THE PROBLEM: Leave out the images; return the rest of the data exactly.

SUPPLIED RECORDS:
* * * * * * * * *

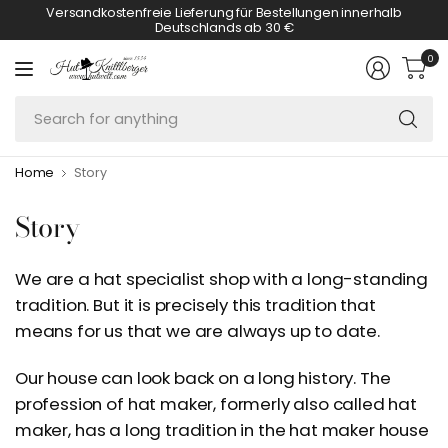
Versandkostenfreie Lieferung für Bestellungen innerhalb
Deutschlands ab 30 €
0
Se
fo
an
Home
Story
Story
We are a hat specialist shop with a long-standing
tradition. But it is precisely this tradition that
means for us that we are always up to date.
Our house can look back on a long history. The
profession of hat maker, formerly also called hat
maker, has a long tradition in the hat maker house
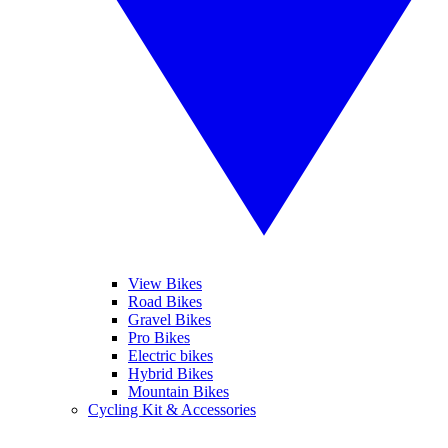
View Bikes
Road Bikes
Gravel Bikes
Pro Bikes
Electric bikes
Hybrid Bikes
Mountain Bikes
Cycling Kit & Accessories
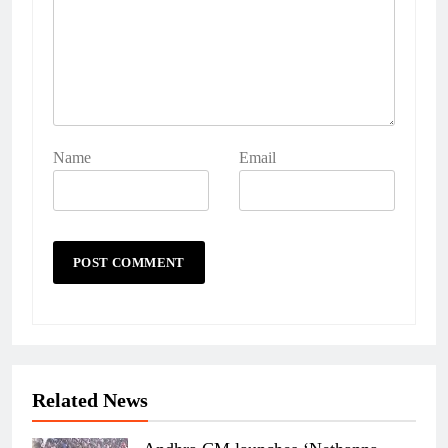
Name
Email
Related News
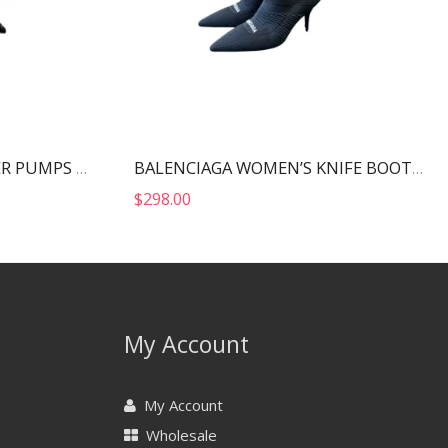
MIU MIU PATENT LEATHER PUMPS BLACK 5I814D
BALENCIAGA WOMEN’S KNIFE BOOT BLACK 724179W2CW12010
$
298.00
My Account
My Account
Wholesale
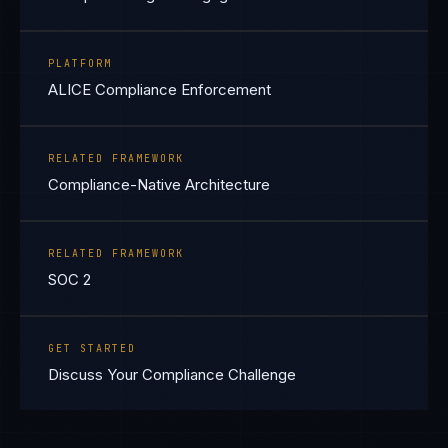
PLATFORM
ALICE Compliance Enforcement
RELATED FRAMEWORK
Compliance-Native Architecture
RELATED FRAMEWORK
SOC 2
GET STARTED
Discuss Your Compliance Challenge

* * * * * * * * *

ANSWER TO THIS PROBLEM:
Versandkostenfreie Lieferung für Bestellungen innerhalb
Deutschlands ab 30 €
0
Se
fo
an
Home
Story
Story
We are a hat specialist shop with a long-standing
tradition. But it is precisely this tradition that
means for us that we are always up to date.
Our house can look back on a long history. The
profession of hat maker, formerly also called hat
maker, has a long tradition in the hat maker house
View Bikes
Road Bikes
Gravel Bikes
Pro Bikes
Electric bikes
Hybrid Bikes
Mountain Bikes
Cycling Kit & Accessories
Name
Email
Related News
MIU MIU PATENT LEATHER PUMPS BLACK 5I814D
BALENCIAGA WOMEN’S KNIFE BOOT BLACK 724179W2CW12010
$
298.00
My Account
My Account
Wholesale
PLATFORM
ALICE Compliance Enforcement
RELATED FRAMEWORK
Compliance-Native Architecture
RELATED FRAMEWORK
SOC 2
GET STARTED
Discuss Your Compliance Challenge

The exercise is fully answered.